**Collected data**
——
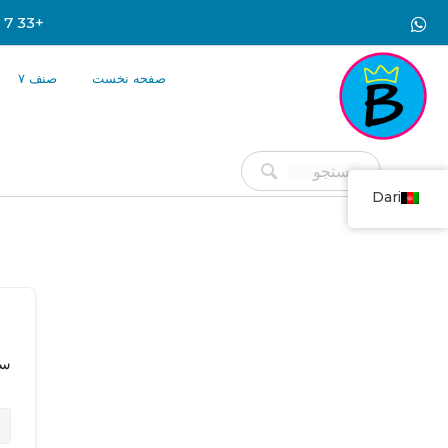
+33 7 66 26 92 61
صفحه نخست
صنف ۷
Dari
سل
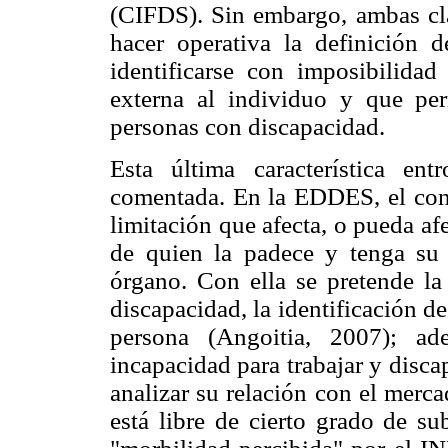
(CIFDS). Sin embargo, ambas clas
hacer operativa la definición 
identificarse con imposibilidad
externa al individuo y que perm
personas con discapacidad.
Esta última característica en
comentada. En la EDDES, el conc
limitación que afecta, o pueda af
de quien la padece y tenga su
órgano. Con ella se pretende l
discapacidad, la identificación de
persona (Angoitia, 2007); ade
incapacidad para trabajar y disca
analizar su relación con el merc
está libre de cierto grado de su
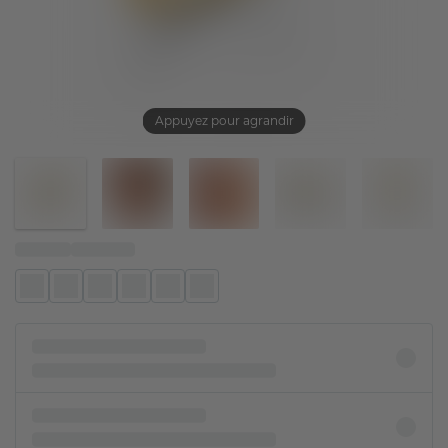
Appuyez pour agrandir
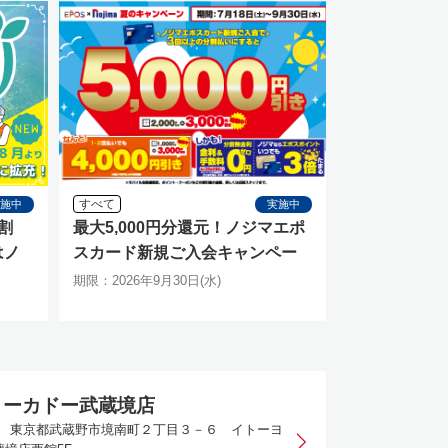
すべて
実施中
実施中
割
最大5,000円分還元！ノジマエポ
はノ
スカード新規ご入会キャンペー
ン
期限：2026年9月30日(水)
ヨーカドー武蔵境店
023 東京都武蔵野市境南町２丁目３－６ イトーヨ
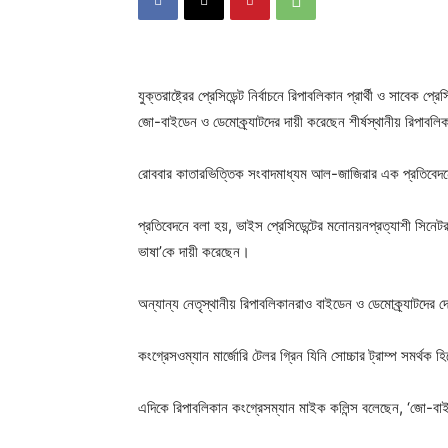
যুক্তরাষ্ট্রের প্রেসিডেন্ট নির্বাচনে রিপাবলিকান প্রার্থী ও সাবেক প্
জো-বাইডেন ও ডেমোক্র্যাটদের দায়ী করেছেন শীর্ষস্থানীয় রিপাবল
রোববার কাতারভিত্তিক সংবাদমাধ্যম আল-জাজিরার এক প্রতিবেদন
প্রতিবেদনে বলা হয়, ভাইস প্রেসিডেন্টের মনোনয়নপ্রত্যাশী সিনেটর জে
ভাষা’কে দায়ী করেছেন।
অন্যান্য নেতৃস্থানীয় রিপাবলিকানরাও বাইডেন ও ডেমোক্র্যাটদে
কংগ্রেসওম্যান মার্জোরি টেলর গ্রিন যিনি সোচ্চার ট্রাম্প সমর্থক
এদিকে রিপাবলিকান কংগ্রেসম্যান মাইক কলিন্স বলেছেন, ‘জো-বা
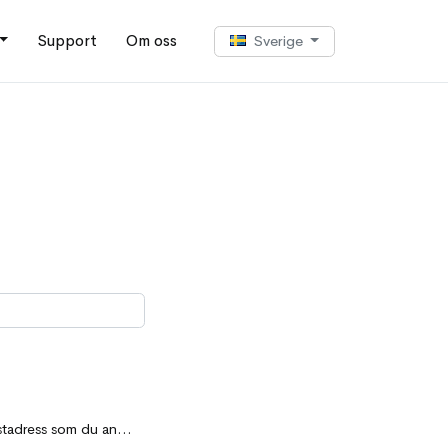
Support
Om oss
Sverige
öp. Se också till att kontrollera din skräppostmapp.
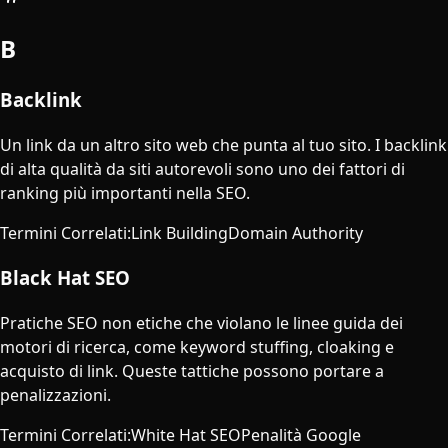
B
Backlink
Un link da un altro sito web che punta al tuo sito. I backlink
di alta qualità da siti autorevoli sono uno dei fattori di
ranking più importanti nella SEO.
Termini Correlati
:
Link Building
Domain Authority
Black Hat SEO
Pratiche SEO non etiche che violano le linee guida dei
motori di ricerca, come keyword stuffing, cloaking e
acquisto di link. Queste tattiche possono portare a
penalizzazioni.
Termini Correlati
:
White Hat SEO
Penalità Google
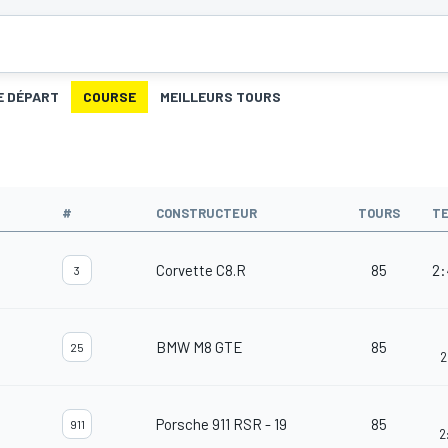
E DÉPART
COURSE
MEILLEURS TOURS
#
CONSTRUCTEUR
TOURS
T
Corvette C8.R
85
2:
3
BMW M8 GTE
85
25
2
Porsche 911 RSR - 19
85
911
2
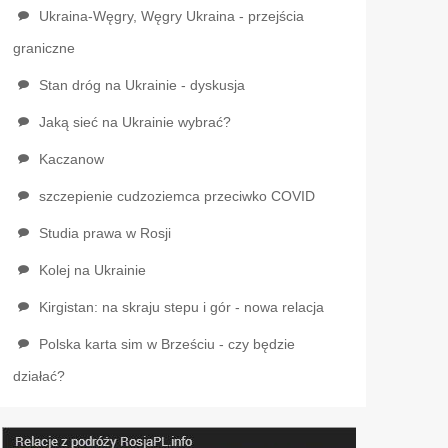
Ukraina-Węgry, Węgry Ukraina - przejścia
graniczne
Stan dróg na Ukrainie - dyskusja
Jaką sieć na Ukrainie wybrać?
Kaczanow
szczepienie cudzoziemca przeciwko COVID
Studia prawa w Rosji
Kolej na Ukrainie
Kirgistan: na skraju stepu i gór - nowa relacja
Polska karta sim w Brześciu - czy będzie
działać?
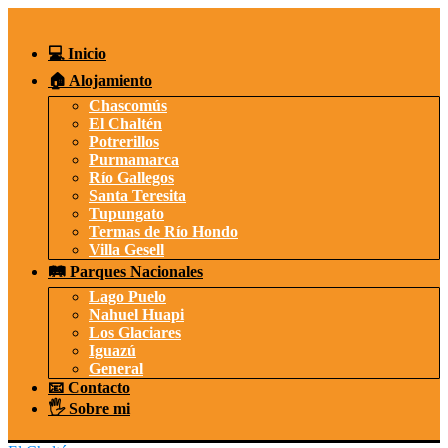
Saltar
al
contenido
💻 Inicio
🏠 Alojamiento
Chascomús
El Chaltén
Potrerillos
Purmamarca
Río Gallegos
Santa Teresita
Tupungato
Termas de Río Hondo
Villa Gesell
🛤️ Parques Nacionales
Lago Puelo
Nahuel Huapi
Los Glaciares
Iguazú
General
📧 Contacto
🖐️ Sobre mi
——
**Goal of the exercise**
The copy should hold exactly the lines from the line containing "ranking più importanti nella SEO." through the end of the data, both ends included, and no pictures.

**Response**
ranking più importanti nella SEO.
Termini Correlati
:
Link Building
Domain Authority
Black Hat SEO
Pratiche SEO non etiche che violano le linee guida dei
motori di ricerca, come keyword stuffing, cloaking e
acquisto di link. Queste tattiche possono portare a
penalizzazioni.
Termini Correlati
:
White Hat SEO
Penalità Google
E DÉPART
COURSE
MEILLEURS TOURS
#
CONSTRUCTEUR
TOURS
T
Corvette C8.R
85
2:
3
BMW M8 GTE
85
25
2
Porsche 911 RSR - 19
85
911
2
Ukraina-Węgry, Węgry Ukraina - przejścia
graniczne
Stan dróg na Ukrainie - dyskusja
Jaką sieć na Ukrainie wybrać?
Kaczanow
szczepienie cudzoziemca przeciwko COVID
Studia prawa w Rosji
Kolej na Ukrainie
Kirgistan: na skraju stepu i gór - nowa relacja
Polska karta sim w Brześciu - czy będzie
działać?
Saltar
al
contenido
💻 Inicio
🏠 Alojamiento
Chascomús
El Chaltén
Potrerillos
Purmamarca
Río Gallegos
Santa Teresita
Tupungato
Termas de Río Hondo
Villa Gesell
🛤️ Parques Nacionales
Lago Puelo
Nahuel Huapi
Los Glaciares
Iguazú
General
📧 Contacto
🖐️ Sobre mi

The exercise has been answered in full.